Jorge lo acompañó hasta el día de su muerte. Cuando se firmó la paz en Santo Domingo (Cauca), Caché ofreció un concierto de rock que convocó a cinco mil personas; cuando se lanzó a la alcaldía le cerró la campaña con un recital que atrajo a más de 50 mil ciudadanos, y durante la contienda presidencial le estaba organizando uno con Piero, Chico Buarque y George Moustaki. Fueron tan amigos que el último hippie, como llaman a Jorge las veces que lo invitan a subir al escenario sus compañeros de generación, le prestó su casa de Teusaquillo al M-19 para que la utilizara como sede política, y le hacía la segunda a Pizarro. "Cuando estaba muy mamado me pedía que le consiguiera un doble. Lo mandábamos a que diera vueltas con los escoltas mientras nosotros nos quedábamos en la casa hablando sobre lo que le podía esperar. El tipo siempre decía que su muerte era el precio que tenía que pagar por haber firmado la paz". Cuando lo mataron a bordo de un avión, el 26 de abril de 1990, Jorge quedó descompensado.

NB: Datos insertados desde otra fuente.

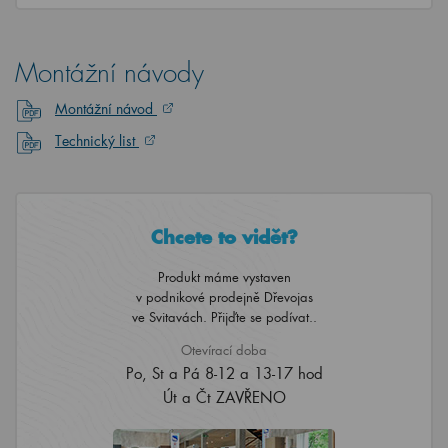
Montážní návody
Montážní návod
Technický list
Chcete to vidět?
Produkt máme vystaven
v podnikové prodejně Dřevojas
ve Svitavách. Přijďte se podívat..
Otevírací doba
Po, St a Pá 8-12 a 13-17 hod
Út a Čt ZAVŘENO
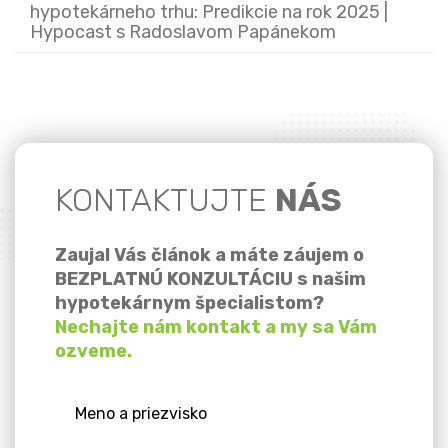
hypotekárneho trhu: Predikcie na rok 2025 |
Hypocast s Radoslavom Papánekom
KONTAKTUJTE
NÁS
Zaujal Vás článok a máte záujem o
BEZPLATNÚ KONZULTÁCIU s našim
hypotekárnym špecialistom?
Nechajte nám kontakt a my sa Vám
ozveme.
Meno a priezvisko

Lo despidió bajo la lluvia frente al Cementerio Central y después no supo qué hacer. Erró por largo rato, vivió con su casa al hombro, acumuló siete matrimonios, trasteó sus dos mudas de ropa y su batería por toda la ciudad, trabajó en un colegio como profesor, se inventó proyectos, grupos, espectáculos pero ninguno cuajaba. Vivía de chisgas, de toques ocasionales y de un taxi que le prestó un cuñado. Lo tuvo por dos años hasta que Frank Sinatra lo sacó de las calles y lo arrastró de vuelta a los escenarios. Estudió su manera de cantar hasta dominarla y le pidió a un amigo que le trajera unas pistas de Nueva York. Con ellas preparó un show de 15 canciones, el mismo que vi esa noche en Zucchero.

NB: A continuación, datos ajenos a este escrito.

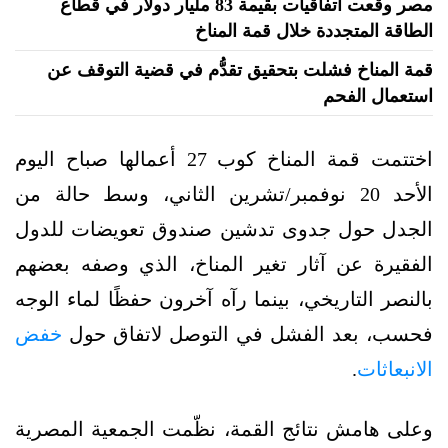
مصر وقّعت اتفاقيات بقيمة 83 مليار دولار في قطاع
الطاقة المتجددة خلال قمة المناخ
قمة المناخ فشلت بتحقيق تقدُّم في قضية التوقف عن
استعمال الفحم
اختتمت قمة المناخ كوب 27 أعمالها صباح اليوم
الأحد 20 نوفمبر/تشرين الثاني، وسط حالة من
الجدل حول جدوى تدشين صندوق تعويضات للدول
الفقيرة عن آثار تغير المناخ، الذي وصفه بعضهم
بالنصر التاريخي، بينما رآه آخرون حفظًا لماء الوجه
فحسب، بعد الفشل في التوصل لاتفاق حول
خفض
الانبعاثات
.
وعلى هامش نتائج القمة، نظّمت الجمعية المصرية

Jorge cerró su espectáculo con una canción que oí muchas tardes mientras trabajaba como mesero en Hoboken, donde nació Sinatra. El cantante murió por la época en que yo estaba allá. La punta del Empire State duró iluminada de azul durante un mes y varias veces después de acabar mi turno como lavaplatos fui al muelle sobre el río Hudson que quedaba cerca al restaurante. Me fumaba un cigarrillo y me ponía a ver por horas el rascacielos que le hacía un saludo luminoso al hombre que grabó más de mil ochocientas canciones, al mujeriego empedernido, al mafioso al que no se le pudo probar nada. Me embrutecía viendo desde la otra orilla la ciudad en la que triunfó. La Nueva York a la que posiblemente nunca llegará Jorge, aunque diga entre risas que su carrera está aun por comenzar, que apenas viene lo bueno, que con este show sí "la saca del estadio", que tiene que montarlo mejor, quizá con algunos chistes en el intermedio o con un número en el que hable al revés. Que su esposa ya aceptó ser su manager.

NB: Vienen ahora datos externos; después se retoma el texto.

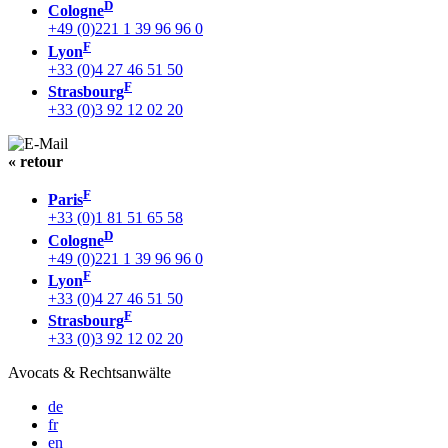
D
Cologne
+49 (0)221 1 39 96 96 0
F
Lyon
+33 (0)4 27 46 51 50
F
Strasbourg
+33 (0)3 92 12 02 20
« retour
F
Paris
+33 (0)1 81 51 65 58
D
Cologne
+49 (0)221 1 39 96 96 0
F
Lyon
+33 (0)4 27 46 51 50
F
Strasbourg
+33 (0)3 92 12 02 20
Avocats & Rechtsanwälte
de
fr
en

Si hubiera sido por mí habría seguido escuchándolo hasta la madrugada pero a las dos de la mañana las parejas empezaron a poner cara de querer terminar su velada en un motel. Jorge entendió a su público y se preparó para rematar su presentación. Buscó otro casete, movió otra vez un par de botones, más por hacer algo que por necesidad, y le dio al micrófono dos golpecitos con el dedo. Su camisa roja brilló como si estuviera estrenando esa noche. Se paró en el centro del improvisado escenario, abrió bien las piernas y abarcó con su mirada todo el salón. Sonó la música. Jorge entró suave, perfecto, y empezó a cantar My way o como la cantara Julio Iglesias a dúo con Paul Anka: A mi manera.